Whether you are 18 or 88, married, single, widowed, or divorced, with or without kids, and regardless of your socio-economic status, if you are an active LDS woman, you are in Relief Society.  Not so for the men. 

I will freely acknowledge that being a woman in the church and bringing up a question about Priesthood practices would probably subject me to some derisive comment from BY types about how it’s as unseemly as a dog walking on its hind legs or some such thing.  I admit up front that I am not an expert in these matters, but I have been a member of the church for my whole life, and have attended many different wards across the US and some outside the US.

If you are a man in the church, you are either in Elder’s Quorum or High Priests, depending on the highest office in the Priesthood bestowed.  The lessons taught are the same (the manual is also shared by the Relief Society).  If you are in the Elders’ Quorum, you are more likely to be asked to help people move, to participate in ward basketball, and to administer blessings to the sick.  If you are in the High Priests’ Group, there are social activities for the men and their wives.  Uhm, which group sounds better to you?  Basketball + moving people or dinner parties with wheezing fossils (no offense to the wheezing fossils out there)?

Officially, an active LDS man remains an Elder until he is in a calling (such as a bishop or stake leadership calling) that requires him to become a High Priest.  However, there are a few exceptions (that I’ve seen in various wards) that can result in someone being moved from the Elder’s Quorum into the High Priest’s Group without having been in a “High Priest” required calling:

  1. Age.  If a man in good standing is over the age of 50 (or lower for some wards), he may be either 1) invited to attend HPG based on age, despite priesthood level, or 2) ordained to the office of a High Priest to move him into the older group officially.
    • This seems a little arbitrary and could lead to hurt feelings or feeling disenfranchized for men who are older but haven’t been ordained as High Priests.
    • **In some wards, a very young HP will unofficially join the EQ based on age.
  2. Organization.  If a ward has too few High Priests to fill all the roles associated with the High Priests’ Group, additional Elders may be ordained to fill these roles.
    • If a ward is too small or has too few to fill one of the two quorums, why not just collapse into one Priesthood Quorum?  This feels like ordaining people to justify unnecessary callings.  Aren’t there any programs to hand out or Primary classes to substitute for?  Is this problematic because the HPG is actually led by the Stake President but the Elder’s Quorum has a ward level leader?
  3. Discretionary Ordinations.  It is not required for some callings, like Executive Secretary, to be ordained High Priests, but local leadership may (at their discretion) decide to ordain someone to the office of High Priest in this or similar roles.
    • Not a big deal I suppose, but it seems pretty arbitrary.  At least it is restricted to a handful of borderline justifiable positions and is less likely to create bad feelings as a result.

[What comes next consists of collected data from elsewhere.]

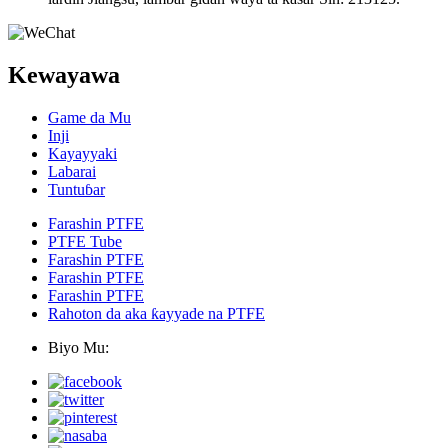
Kewayawa
Game da Mu
Inji
Kayayyaki
Labarai
Tuntuɓar
Farashin PTFE
PTFE Tube
Farashin PTFE
Farashin PTFE
Farashin PTFE
Rahoton da aka ƙayyade na PTFE
Biyo Mu:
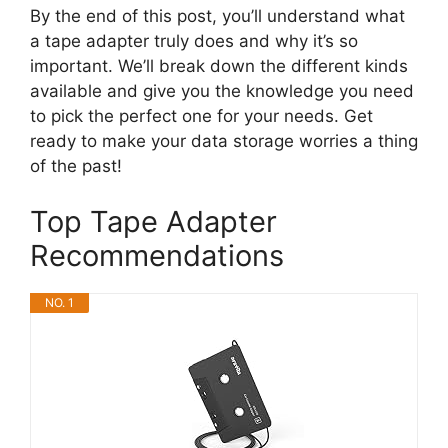
By the end of this post, you’ll understand what
a tape adapter truly does and why it’s so
important. We’ll break down the different kinds
available and give you the knowledge you need
to pick the perfect one for your needs. Get
ready to make your data storage worries a thing
of the past!
Top Tape Adapter
Recommendations
NO. 1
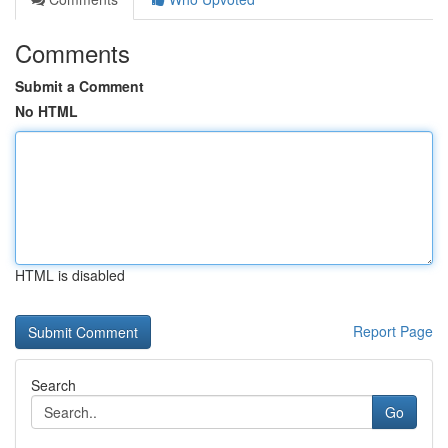
Comments
Submit a Comment
No HTML
HTML is disabled
Report Page
Search
Go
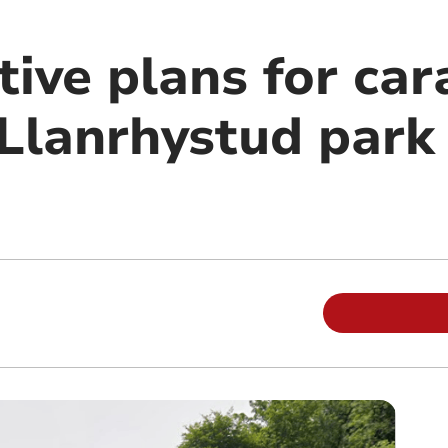
tive plans for ca
Llanrhystud park 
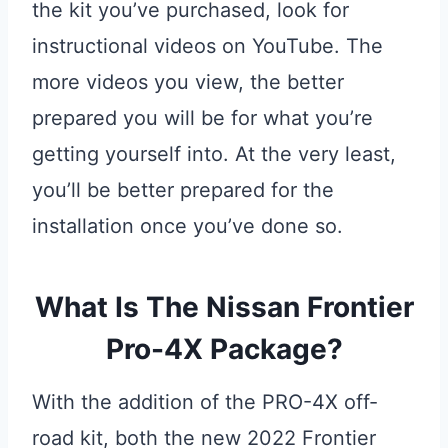
the kit you’ve purchased, look for
instructional videos on YouTube. The
more videos you view, the better
prepared you will be for what you’re
getting yourself into. At the very least,
you’ll be better prepared for the
installation once you’ve done so.
What Is The Nissan Frontier
Pro-4X Package?
With the addition of the PRO-4X off-
road kit, both the new 2022 Frontier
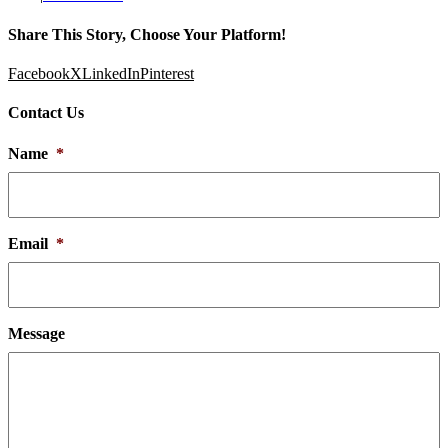
Share This Story, Choose Your Platform!
Facebook
X
LinkedIn
Pinterest
Contact Us
Name
*
Email
*
Message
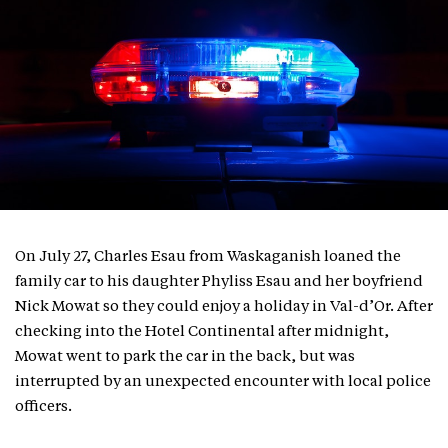
On July 27, Charles Esau from Waskaganish loaned the
family car to his daughter Phyliss Esau and her boyfriend
Nick Mowat so they could enjoy a holiday in Val-d’Or. After
checking into the Hotel Continental after midnight,
Mowat went to park the car in the back, but was
interrupted by an unexpected encounter with local police
officers.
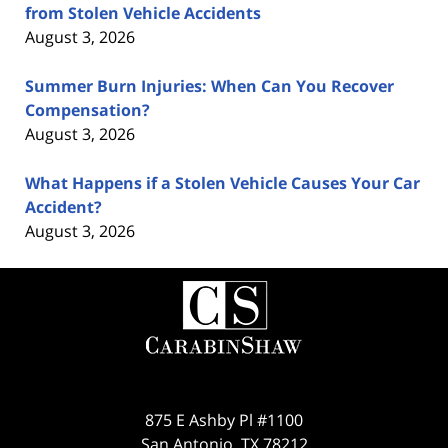
from Stolen Vehicle Accidents
August 3, 2026
Summer Burn Injuries: When Can You Recover
Compensation?
August 3, 2026
What Happens if a Stolen Vehicle Causes Your Car
Accident?
August 3, 2026
Contact
Information
875 E Ashby Pl #1100
San Antonio
,
TX
78212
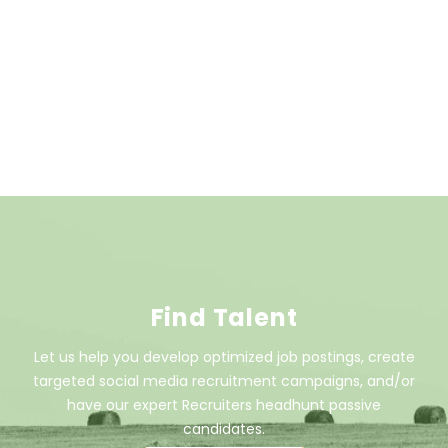
Find Talent
Let us help you develop optimized job postings, create
targeted social media recruitment campaigns, and/or
have our expert Recruiters headhunt passive
candidates.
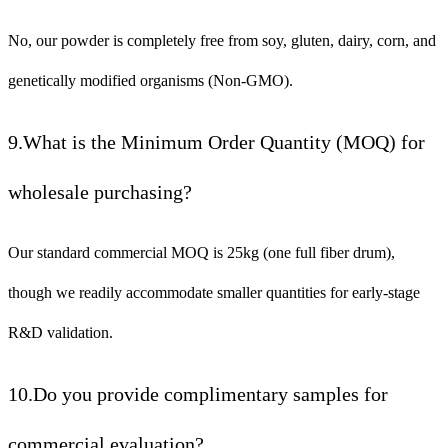
No, our powder is completely free from soy, gluten, dairy, corn, and
genetically modified organisms (Non-GMO).
9.What is the Minimum Order Quantity (MOQ) for
wholesale purchasing?
Our standard commercial MOQ is 25kg (one full fiber drum),
though we readily accommodate smaller quantities for early-stage
R&D validation.
10.Do you provide complimentary samples for
commercial evaluation?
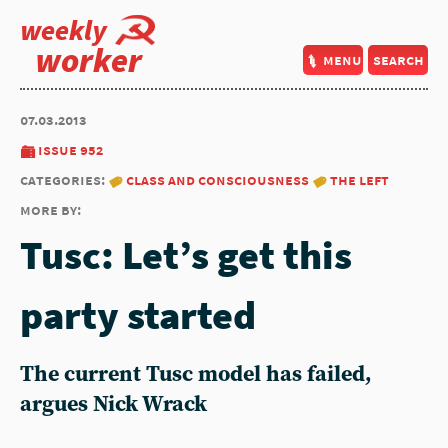
weekly
worker
menu
search
07.03.2013
issue 952
categories:
class and consciousness
the left
more by:
Tusc: Let’s get this
party started
The current Tusc model has failed,
argues Nick Wrack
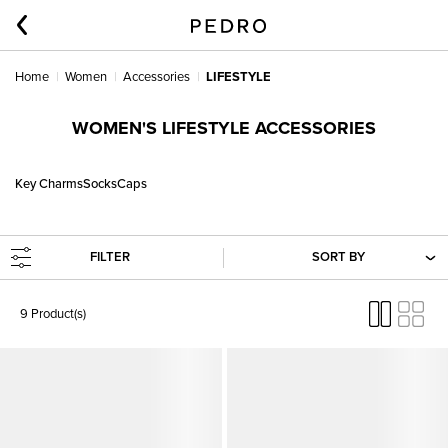
Home
Women
Accessories
LIFESTYLE
WOMEN'S LIFESTYLE ACCESSORIES
Key Charms
Socks
Caps
FILTER
SORT BY
9 Product(s)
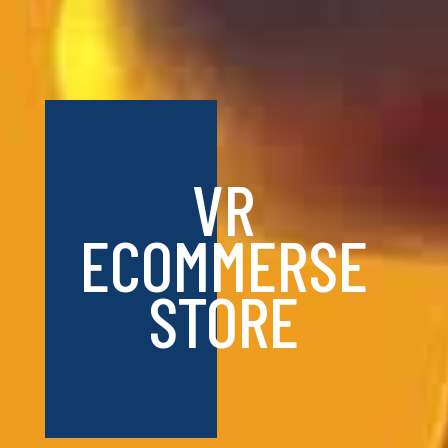
VR
ECOMMERSE
STORE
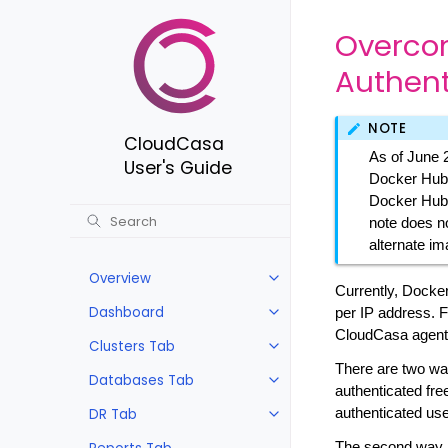
Overcom
Authent
NOTE
CloudCasa
As of June 
User's Guide
Docker Hub 
Docker Hub.
note does no
alternate im
Overview
Currently, Docker
Dashboard
per IP address. F
CloudCasa agents
Clusters Tab
There are two way
Databases Tab
authenticated fre
DR Tab
authenticated use
The second way i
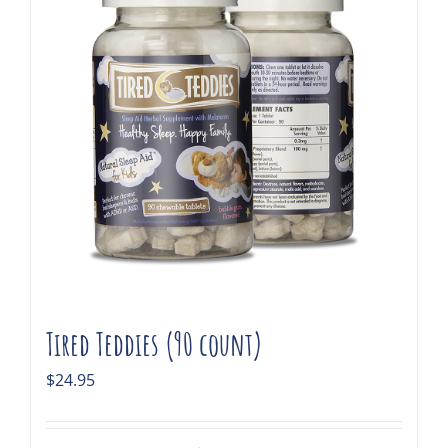
Tired Teddies (90 count)
$
24.95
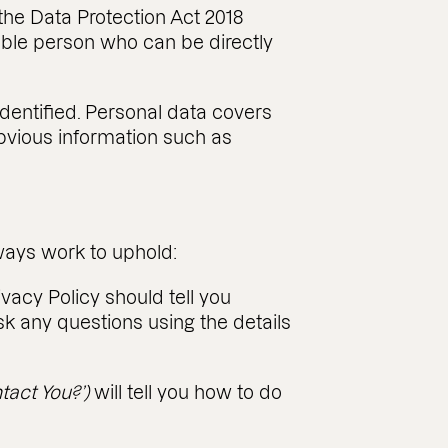
the Data Protection Act 2018
fiable person who can be directly
identified. Personal data covers
obvious information such as
lways work to uphold:
ivacy Policy should tell you
k any questions using the details
tact You?’)
will tell you how to do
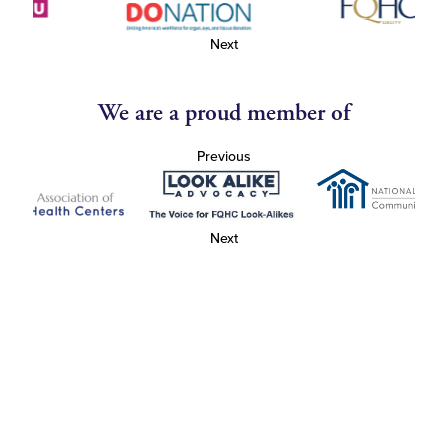
Next
We are a proud member of
Previous
Next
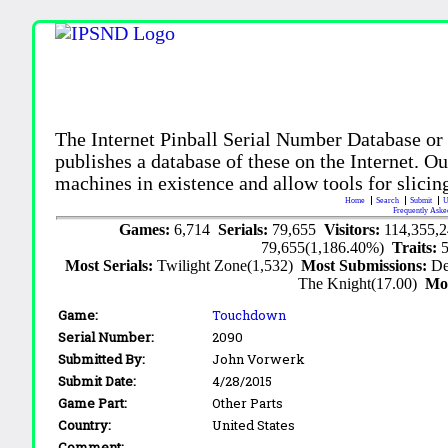
The Internet Pinball Serial Number Database or
publishes a database of these on the Internet. Our
machines in existence and allow tools for slicing
Home
Search
Submit
U
Frequently Aske
Games:
6,714
Serials:
79,655
Visitors:
114,355,
79,655(1,186.40%)
Traits:
Most Serials:
Twilight Zone(1,532)
Most Submissions:
De
The Knight(17.00)
Mo
Game:
Touchdown
Serial Number:
2090
Submitted By:
John Vorwerk
Submit Date:
4/28/2015
Game Part:
Other Parts
Country:
United States
Comment:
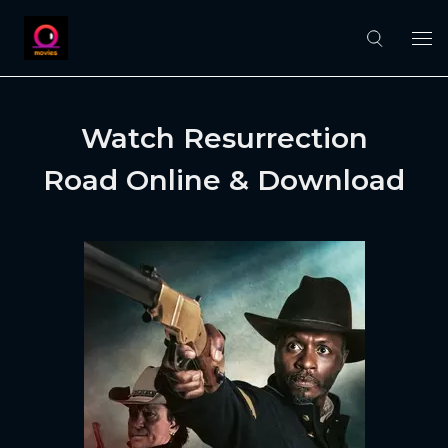
Watch Resurrection
Road Online & Download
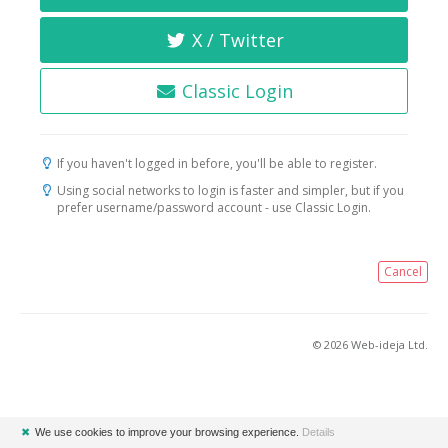
X / Twitter
Classic Login
If you haven't logged in before, you'll be able to register.
Using social networks to login is faster and simpler, but if you
prefer username/password account - use Classic Login.
Cancel
© 2026 Web-ideja Ltd.
✖
We use cookies to improve your browsing experience.
Details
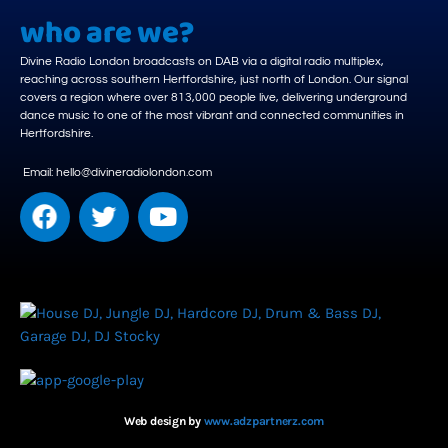
who are we?
Divine Radio London broadcasts on DAB via a digital radio multiplex,
reaching across southern Hertfordshire, just north of London. Our signal
covers a region where over 813,000 people live, delivering underground
dance music to one of the most vibrant and connected communities in
Hertfordshire.
Email: hello@divineradiolondon.com
Web design by
www.adzpartnerz.com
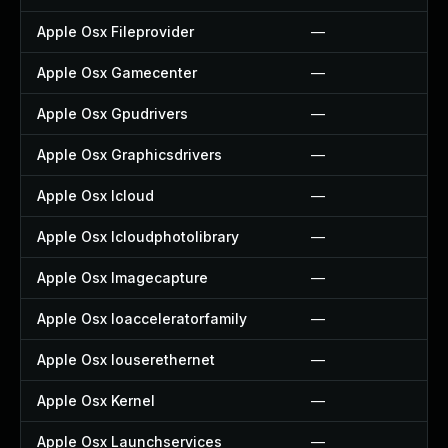
Apple Osx Fileprovider
—
Apple Osx Gamecenter
—
Apple Osx Gpudrivers
—
Apple Osx Graphicsdrivers
—
Apple Osx Icloud
—
Apple Osx Icloudphotolibrary
—
Apple Osx Imagecapture
—
Apple Osx Ioacceleratorfamily
—
Apple Osx Iouserethernet
—
Apple Osx Kernel
—
Apple Osx Launchservices
—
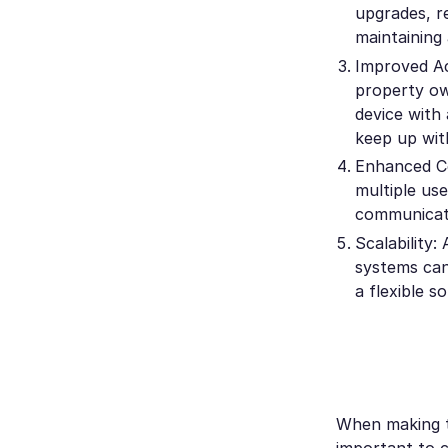
upgrades, r
maintaining
Improved Ac
property ow
device with 
keep up wit
Enhanced Co
multiple us
communicati
Scalability
systems can
a flexible s
When making t
important to c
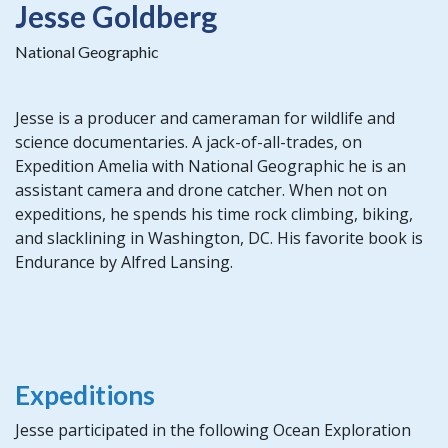
Jesse Goldberg
National Geographic
Jesse is a producer and cameraman for wildlife and
science documentaries. A jack-of-all-trades, on
Expedition Amelia with National Geographic he is an
assistant camera and drone catcher. When not on
expeditions, he spends his time rock climbing, biking,
and slacklining in Washington, DC. His favorite book is
Endurance by Alfred Lansing.
Expeditions
Jesse participated in the following Ocean Exploration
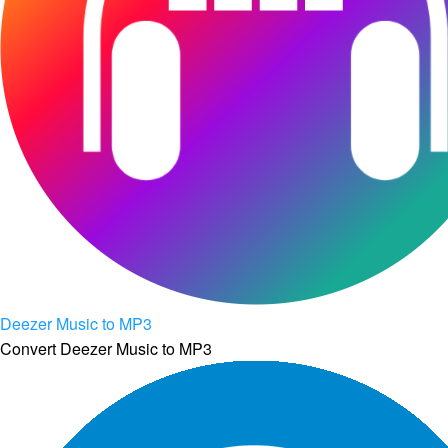
Deezer Music to MP3
Convert Deezer Music to MP3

Given that Relief Society is done differently, I have often wondered a few things:

  • Why is this forced hierarchy necessary?  Doesn’t it bring out the worst in people (envy, pride, competition, and favoritism) where charity should rule the day?
  • Do men NEED to feel that they have a goal (aging up into a different class) in order to feel that they are engaged and participating in the church?  Is there some legitimate reason the Elders and High Priests can’t meet together weekly?
  • Why aren’t the quorums just combined when the group sizes are extremely lopsided? In our ward, there are only a handful of active Elders, but even so, the HP group does not want to combine with them for Sunday meetings. Is this how it happens in most wards?